• Document layout detection data:

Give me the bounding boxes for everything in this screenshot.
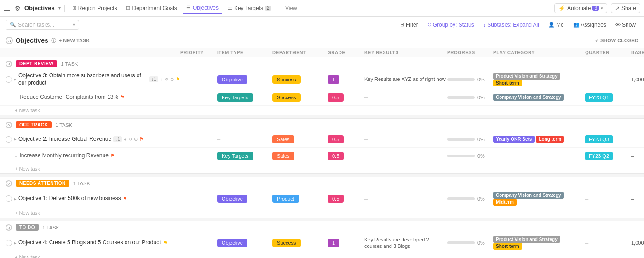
new-task-link-dept-review[interactable]: + New task [0, 106, 644, 115]
share-icon: ↗ [615, 5, 620, 11]
nav-separator [64, 5, 65, 12]
item-type-pill: Key Targets [217, 93, 253, 102]
group-expand-needs-attention[interactable]: ○ [6, 180, 12, 187]
tab-region-projects[interactable]: ⊞ Region Projects [69, 3, 121, 13]
baseline-cell: 1,000 [631, 77, 644, 82]
task-name: Increase Monthly recurring Revenue [19, 152, 108, 160]
subtask-count: ↓1 [150, 76, 158, 82]
task-copy-icon[interactable]: ⊙ [170, 77, 174, 82]
item-type-cell: Objective [217, 75, 272, 84]
task-count-dept-review: 1 TASK [61, 61, 78, 67]
col-baseline: BASELINE [631, 50, 644, 55]
task-copy-icon[interactable]: ⊙ [134, 137, 138, 142]
expand-subtask-icon[interactable]: ▸ [14, 240, 17, 246]
table-row[interactable]: ▸ Objective 1: Deliver 500k of new busin… [0, 189, 644, 208]
grade-pill: 1 [328, 75, 339, 84]
table-row[interactable]: ▸ Objective 3: Obtain more subscribers a… [0, 70, 644, 89]
expand-subtask-icon[interactable]: ▸ [14, 196, 17, 202]
baseline-cell: – [631, 136, 644, 143]
status-badge-to-do: TO DO [16, 224, 39, 231]
hamburger-menu[interactable] [4, 4, 13, 13]
task-name-cell: ▸ Objective 2: Increase Global Revenue ↓… [6, 136, 180, 143]
automate-button[interactable]: ⚡ Automate 3 ▾ [554, 3, 607, 13]
column-headers: PRIORITY ITEM TYPE DEPARTMENT GRADE KEY … [0, 48, 644, 57]
tab-key-targets[interactable]: ☰ Key Targets 2 [224, 3, 275, 13]
subtask-count: ↓1 [113, 136, 122, 142]
assignees-icon: 👥 [573, 22, 580, 28]
key-results-cell: Key Results are XYZ as of right now [364, 76, 447, 82]
objectives-info-icon[interactable]: ⓘ [51, 37, 56, 44]
col-item-type: ITEM TYPE [217, 50, 272, 55]
grade-pill: 0.5 [328, 135, 344, 143]
baseline-cell: – [631, 195, 644, 202]
task-more-icon[interactable]: ↻ [128, 137, 132, 142]
baseline-cell: – [631, 153, 634, 159]
department-cell: Product [272, 195, 328, 203]
group-expand-off-track[interactable]: ○ [6, 122, 12, 128]
task-checkbox[interactable] [6, 76, 12, 83]
group-expand-to-do[interactable]: ○ [6, 224, 12, 231]
objectives-heading: Objectives [16, 37, 48, 44]
item-type-pill: Objective [217, 75, 247, 84]
department-cell: Sales [272, 135, 328, 143]
grade-cell: 1 [328, 239, 364, 247]
show-closed-button[interactable]: ✓ SHOW CLOSED [595, 38, 638, 44]
progress-track [447, 138, 475, 141]
item-type-pill: Objective [217, 195, 247, 203]
tab-objectives[interactable]: ☰ Objectives [183, 3, 222, 14]
new-task-header-button[interactable]: + NEW TASK [59, 38, 90, 43]
baseline-cell: – [631, 94, 644, 101]
me-button[interactable]: 👤 Me [546, 20, 567, 29]
table-row[interactable]: ▸ Objective 2: Increase Global Revenue ↓… [0, 131, 644, 148]
task-checkbox[interactable] [6, 195, 12, 202]
table-row[interactable]: = Reduce Customer Complaints from 13% ⚑ … [0, 89, 644, 106]
objectives-tab-icon: ☰ [186, 5, 191, 11]
new-task-link-off-track[interactable]: + New task [0, 164, 644, 173]
new-task-link-needs-attention[interactable]: + New task [0, 208, 644, 218]
group-by-button[interactable]: ⊜ Group by: Status [425, 20, 477, 29]
task-more-icon[interactable]: ↻ [165, 77, 168, 82]
add-subtask-icon[interactable]: + [124, 137, 126, 142]
status-badge-off-track: OFF TRACK [16, 121, 52, 128]
key-results-cell: – [364, 152, 447, 159]
table-row[interactable]: = Increase Monthly recurring Revenue ⚑ K… [0, 148, 644, 164]
grade-cell: 0.5 [328, 152, 364, 160]
automate-icon: ⚡ [558, 5, 565, 11]
key-results-dash: – [364, 152, 368, 159]
expand-subtask-icon[interactable]: ▸ [14, 76, 17, 82]
col-quarter: QUARTER [585, 50, 631, 55]
assignees-button[interactable]: 👥 Assignees [570, 20, 609, 29]
baseline-cell: – [631, 95, 634, 100]
col-progress: PROGRESS [447, 50, 493, 55]
section-divider [0, 218, 644, 221]
show-button[interactable]: 👁 Show [613, 20, 638, 29]
task-checkbox[interactable] [6, 136, 12, 143]
key-targets-icon: ☰ [228, 5, 232, 11]
progress-pct: 0% [477, 137, 485, 142]
quarter-dash: – [585, 240, 588, 247]
add-subtask-icon[interactable]: + [160, 77, 163, 82]
department-cell: Success [272, 75, 328, 84]
task-checkbox[interactable] [6, 240, 12, 246]
table-row[interactable]: ▸ Objective 4: Create 5 Blogs and 5 Cour… [0, 234, 644, 252]
play-category-tag: Product Vision and Strategy [493, 236, 560, 243]
gear-icon[interactable]: ⚙ [15, 5, 21, 12]
filter-button[interactable]: ⊟ Filter [397, 20, 421, 29]
baseline-cell: – [631, 196, 634, 201]
priority-flag-icon: ⚑ [110, 153, 115, 159]
search-box[interactable]: 🔍 Search tasks... ▾ [6, 20, 79, 30]
new-task-link-to-do[interactable]: + New task [0, 252, 644, 258]
task-name: Objective 2: Increase Global Revenue [18, 136, 111, 143]
expand-subtask-icon[interactable]: ▸ [14, 136, 17, 142]
status-row-dept-review: ○ DEPT REVIEW 1 TASK [0, 57, 644, 70]
progress-cell: 0% [447, 196, 493, 201]
subtasks-button[interactable]: ↕ Subtasks: Expand All [481, 20, 542, 29]
title-chevron-icon[interactable]: ▾ [58, 6, 61, 11]
group-expand-dept-review[interactable]: ○ [6, 61, 12, 67]
search-chevron-icon: ▾ [73, 22, 75, 27]
add-view-button[interactable]: + View [277, 3, 301, 13]
toolbar-right: ⊟ Filter ⊜ Group by: Status ↕ Subtasks: … [397, 20, 638, 29]
share-button[interactable]: ↗ Share [611, 3, 640, 13]
objectives-expand-icon[interactable]: ○ [6, 37, 13, 44]
tab-department-goals[interactable]: ⊞ Department Goals [122, 3, 180, 13]
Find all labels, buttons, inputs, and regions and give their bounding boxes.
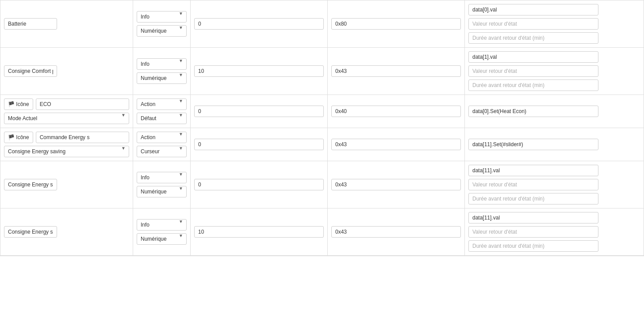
col5-cell	[465, 0, 602, 47]
col4-cell	[328, 48, 465, 95]
type-select-0[interactable]: InfoAction	[137, 11, 187, 23]
type-select-0[interactable]: InfoAction	[137, 219, 187, 231]
value-input[interactable]	[194, 18, 324, 30]
formula-input-1[interactable]	[468, 179, 598, 190]
col1-cell	[0, 208, 133, 255]
type-select-0[interactable]: InfoAction	[137, 58, 187, 70]
formula-input-2[interactable]	[468, 193, 598, 204]
type-select-1[interactable]: NumériqueBinaireTexte	[137, 186, 187, 197]
type-select-1[interactable]: DéfautCurseur	[137, 146, 187, 157]
address-input[interactable]	[331, 226, 461, 238]
name-input[interactable]	[4, 179, 57, 190]
col4-cell	[328, 208, 465, 255]
type-select-wrapper-1: DéfautCurseur▼	[137, 146, 187, 157]
col5-cell	[465, 161, 602, 208]
address-input[interactable]	[331, 18, 461, 30]
formula-input-2[interactable]	[468, 240, 598, 252]
address-input[interactable]	[331, 179, 461, 190]
formula-input-0[interactable]	[468, 4, 598, 15]
formula-input-2[interactable]	[468, 80, 598, 91]
col3-cell	[191, 48, 328, 95]
type-select-1[interactable]: NumériqueBinaireTexte	[137, 233, 187, 245]
col3-cell	[191, 161, 328, 208]
col3-cell	[191, 95, 328, 128]
formula-input-1[interactable]	[468, 65, 598, 77]
type-select-1[interactable]: NumériqueBinaireTexte	[137, 72, 187, 84]
name-input[interactable]	[4, 18, 57, 30]
col4-cell	[328, 161, 465, 208]
col3-cell	[191, 208, 328, 255]
col2-cell: InfoAction▼NumériqueBinaireTexte▼	[133, 0, 191, 47]
value-input[interactable]	[194, 139, 324, 150]
formula-input-1[interactable]	[468, 18, 598, 30]
type-select-wrapper-0: InfoAction▼	[137, 219, 187, 231]
main-table: InfoAction▼NumériqueBinaireTexte▼InfoAct…	[0, 0, 644, 256]
icon-button[interactable]: 🏴 Icône	[4, 98, 33, 110]
col2-cell: InfoAction▼DéfautCurseur▼	[133, 128, 191, 161]
col3-cell	[191, 0, 328, 47]
type-select-1[interactable]: DéfautCurseur	[137, 113, 187, 124]
type-select-wrapper-0: InfoAction▼	[137, 132, 187, 143]
col2-cell: InfoAction▼DéfautCurseur▼	[133, 95, 191, 128]
col5-cell	[465, 95, 602, 128]
mode-select[interactable]: Consigne Energy savingMode EcoMode Confo…	[4, 146, 129, 157]
value-input[interactable]	[194, 106, 324, 117]
formula-input-0[interactable]	[468, 212, 598, 223]
col1-cell	[0, 0, 133, 47]
type-select-wrapper-0: InfoAction▼	[137, 11, 187, 23]
formula-input-0[interactable]	[468, 106, 598, 117]
type-select-wrapper-1: NumériqueBinaireTexte▼	[137, 186, 187, 197]
col1-cell: 🏴 IcôneConsigne Energy savingMode EcoMod…	[0, 128, 133, 161]
formula-input-0[interactable]	[468, 139, 598, 150]
col2-cell: InfoAction▼NumériqueBinaireTexte▼	[133, 48, 191, 95]
type-select-wrapper-0: InfoAction▼	[137, 98, 187, 110]
type-select-0[interactable]: InfoAction	[137, 172, 187, 183]
formula-input-1[interactable]	[468, 226, 598, 238]
mode-select[interactable]: Mode ActuelMode EcoMode Confort	[4, 113, 129, 124]
type-select-1[interactable]: NumériqueBinaireTexte	[137, 25, 187, 37]
icon-button[interactable]: 🏴 Icône	[4, 132, 33, 143]
table-row: InfoAction▼NumériqueBinaireTexte▼	[0, 0, 644, 48]
icon-name-input[interactable]	[36, 132, 129, 143]
type-select-0[interactable]: InfoAction	[137, 132, 187, 143]
value-input[interactable]	[194, 179, 324, 190]
type-select-wrapper-1: NumériqueBinaireTexte▼	[137, 25, 187, 37]
table-row: InfoAction▼NumériqueBinaireTexte▼	[0, 161, 644, 208]
mode-select-wrapper: Consigne Energy savingMode EcoMode Confo…	[4, 146, 129, 157]
col3-cell	[191, 128, 328, 161]
table-row: 🏴 IcôneMode ActuelMode EcoMode Confort▼I…	[0, 95, 644, 128]
value-input[interactable]	[194, 226, 324, 238]
col5-cell	[465, 128, 602, 161]
formula-input-2[interactable]	[468, 32, 598, 44]
type-select-wrapper-0: InfoAction▼	[137, 172, 187, 183]
col1-cell: 🏴 IcôneMode ActuelMode EcoMode Confort▼	[0, 95, 133, 128]
address-input[interactable]	[331, 106, 461, 117]
col5-cell	[465, 208, 602, 255]
col4-cell	[328, 0, 465, 47]
formula-input-0[interactable]	[468, 51, 598, 63]
col1-cell	[0, 161, 133, 208]
type-select-0[interactable]: InfoAction	[137, 98, 187, 110]
type-select-wrapper-0: InfoAction▼	[137, 58, 187, 70]
address-input[interactable]	[331, 65, 461, 77]
name-input[interactable]	[4, 65, 57, 77]
table-row: 🏴 IcôneConsigne Energy savingMode EcoMod…	[0, 128, 644, 161]
col5-cell	[465, 48, 602, 95]
formula-input-0[interactable]	[468, 165, 598, 176]
table-row: InfoAction▼NumériqueBinaireTexte▼	[0, 48, 644, 95]
col1-cell	[0, 48, 133, 95]
icon-name-input[interactable]	[36, 98, 129, 110]
value-input[interactable]	[194, 65, 324, 77]
type-select-wrapper-1: DéfautCurseur▼	[137, 113, 187, 124]
mode-select-wrapper: Mode ActuelMode EcoMode Confort▼	[4, 113, 129, 124]
col2-cell: InfoAction▼NumériqueBinaireTexte▼	[133, 161, 191, 208]
name-input[interactable]	[4, 226, 57, 238]
col2-cell: InfoAction▼NumériqueBinaireTexte▼	[133, 208, 191, 255]
type-select-wrapper-1: NumériqueBinaireTexte▼	[137, 72, 187, 84]
address-input[interactable]	[331, 139, 461, 150]
type-select-wrapper-1: NumériqueBinaireTexte▼	[137, 233, 187, 245]
table-row: InfoAction▼NumériqueBinaireTexte▼	[0, 208, 644, 256]
col4-cell	[328, 95, 465, 128]
col4-cell	[328, 128, 465, 161]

• WHAT YOU SHOULD DO:
Could you report how many lines in the data above include the word "Increase"? Give the number and nothing more.

• SOLUTION:
5